«Aux quatre vents du monde» ou comment naviguer sur l’océan de la mondialisation

 

Liberté. Compétition. Coopération. Sécurité. Quatre mots clés. Comme les points cardinaux d’une boussole. Celle qui figure en couverture d’un ouvrage percutant: Aux quatre vents du monde. Petit guide de navigation sur l’océan de la mondialisation, signé Mireille Delmas-Marty (Seuil 2016), à la barre de cette incursion dans les eaux troubles de la mondialisation de l’économie.

 

Luisa Ballin
24 mai 2017

Comment redonner espoir et une nouvelle dynamique à une société à bout de souffle, secouée par le tourbillon des vents contraires d’une mondialisation qui, dans sa quête de maximalisation des profits, n’a prévu que des consommateurs, oubliant que les êtres humains sont avant tout des citoyens soucieux des conséquences d’une dérégulation généralisée? Comment éviter à la mondialisation un «Pot au noir» tel que celui qui se rencontre au milieu des océans, sous des latitudes équatoriales dans la zone intertropicale où viennent se heurter les alizés venus des deux hémisphères?

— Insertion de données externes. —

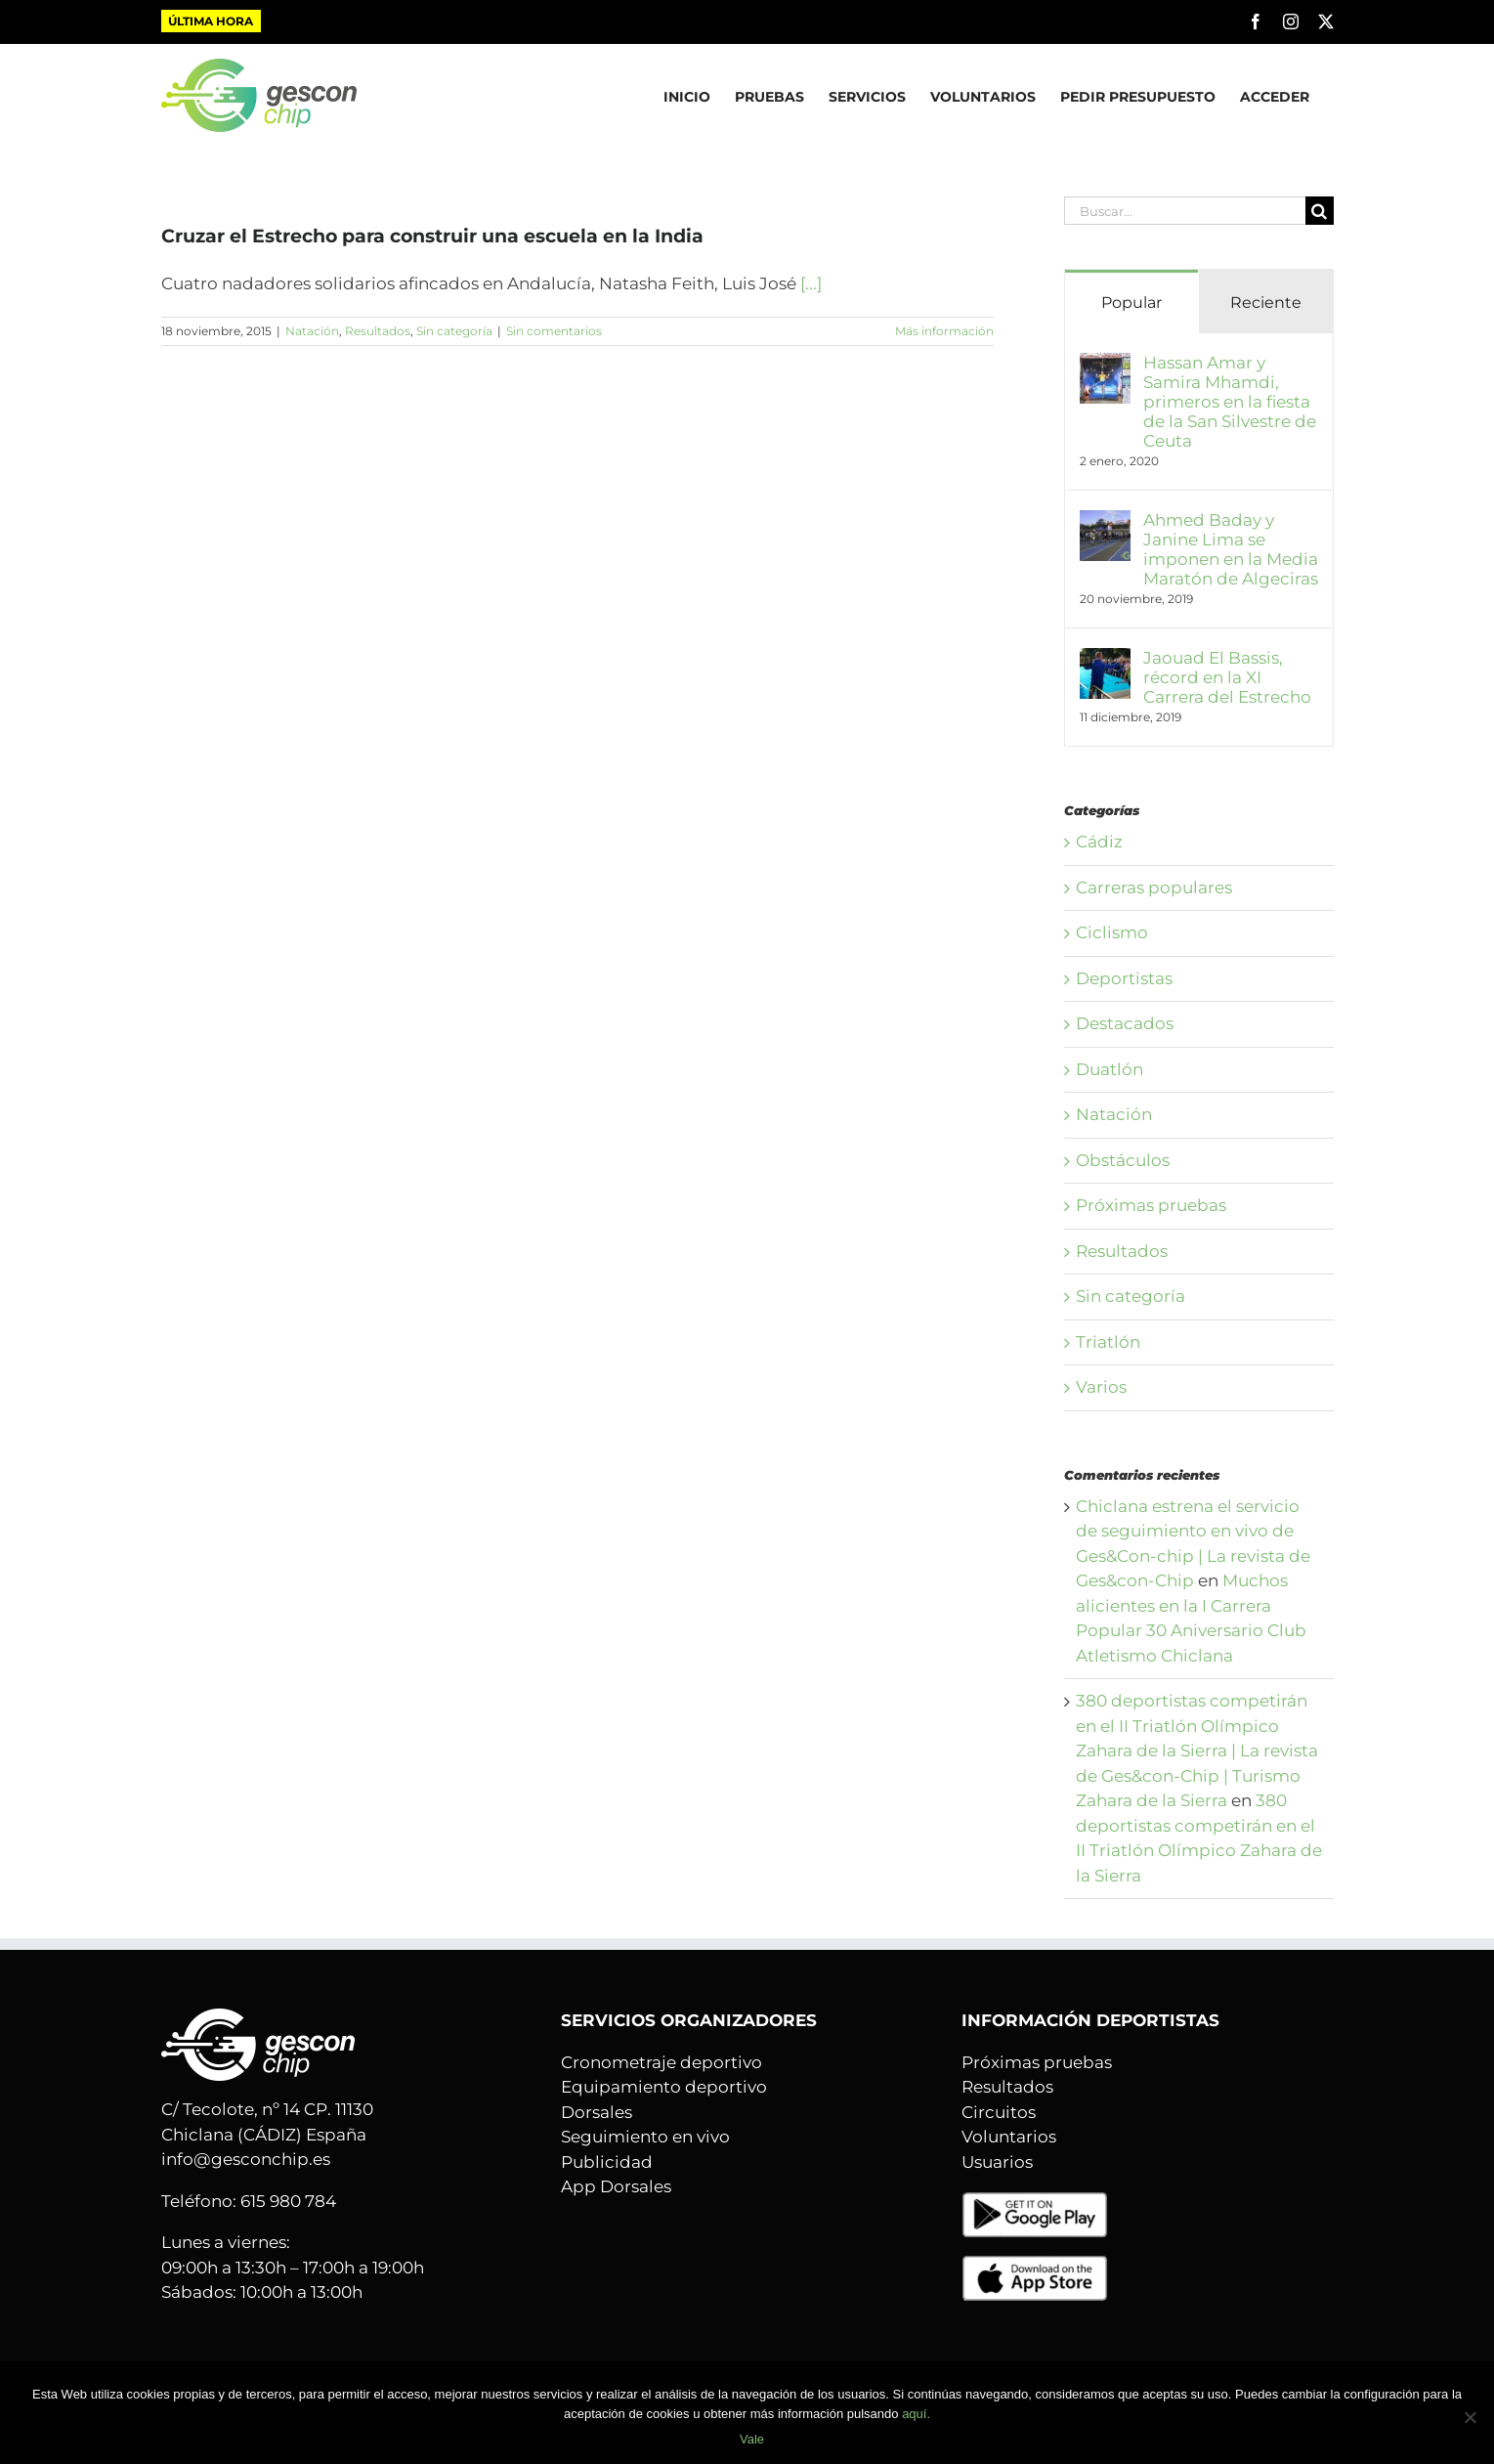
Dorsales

Ou encore: comment faire face aux terrorismes sans frontières, au modèle souverainiste débordé, au danger de voir basculer l’État de droit en État de peur, masquant son impuissance et faisant de la peur un instrument de gouvernance? Aux dérives angoissantes aussi, aux dérèglements climatiques, au modèle universaliste inachevé dans un monde sans capitaines avisés? Le livre de Mireille Delmas-Marty, titulaire de la chaire «Études juridiques et comparatives internationales du droit» au Collègue de France, aborde une multitude de questions que les citoyens se posent sous toutes les latitudes. Et interpelle les dirigeants du monde.

Que faire? Car juridiquement, les systèmes étatiques de droit demeurent inadaptés face à ce monde globalisé où la responsabilité juridique est incomplète, fragmentée et instable: «En ce qui concerne les États, le droit international est affaibli par le principe de souveraineté; quant aux acteurs non étatiques (Non State Actors, NSA), à commencer par les acteurs économiques privés que sont les entreprises transnationales (ETN), ils sont en principe exclus de la scène internationale.»

Et l’experte en droit de poursuivre: «Il semble exclu à court terme de mettre en place un nouveau cadre politique: personne ne veut d’un dictateur mondial même bienveillant, qui aurait les moyens d’imposer une raison d’État à l’échelle de la planète. Quant à inventer une nouvelle cosmopolitique démocratique et supranationale, l’exemple de l’Union européenne fait douter du résultat. Il est urgent de trouver de nouveaux instruments juridiques

Ces instruments juridiques, une fois inventés, seront-ils respectés ? L’auteure de Résister, responsabiliser, anticiper (Seuil, 2013) cite en exemple la XXIe conférence des États parties à la Convention internationale sur le changement climatique. «En refusant de renoncer à la COP 21, malgré le défi que représentait le devoir d’assurer la sécurité des 150 chefs d’États et des quelques 40 000 personnes attendus à Paris, les gouvernements français, comme ceux des 195 États représentés à la conférence se sont comportés en responsables, conscients de leur interdépendance et solidaires face aux risques planétaires. Comme si la violence du choc (des attentats, ndlr} et son caractère inattendu avaient redonné un élan et remisé pour un temps les égoïsmes nationaux à court terme… Il est vrai que le long travail obstiné des diplomates avait préparé la voie pour relever, au moins en partie, le défi d’un accord universel et contraignant. Il reste en revanche à gagner le pari d’une mise en œuvre effective et efficace, appliquée par l’ensemble des acteurs de la gouvernance

Si, dans un sens, le défi de l’accord de Paris a bien été relevé, l’essai reste à transformer, dans le contexte du développement durable et de la lutte contre la pauvreté plus particulièrement. Comme Mireille Delmas-Marty le rappelle dans son ouvrage, «la XXIe conférence de Paris sur le climat a lancé à la face du monde un appel à réorienter la gouvernance mondiale vers la protection de ces biens communs mondiaux que sont la Terre habitable et une paix durable. Des biens dont nous sommes tous désormais les gardiens, les veilleurs et les vigies, en somme les garants.» Pour sortir enfin du «Pot au noir».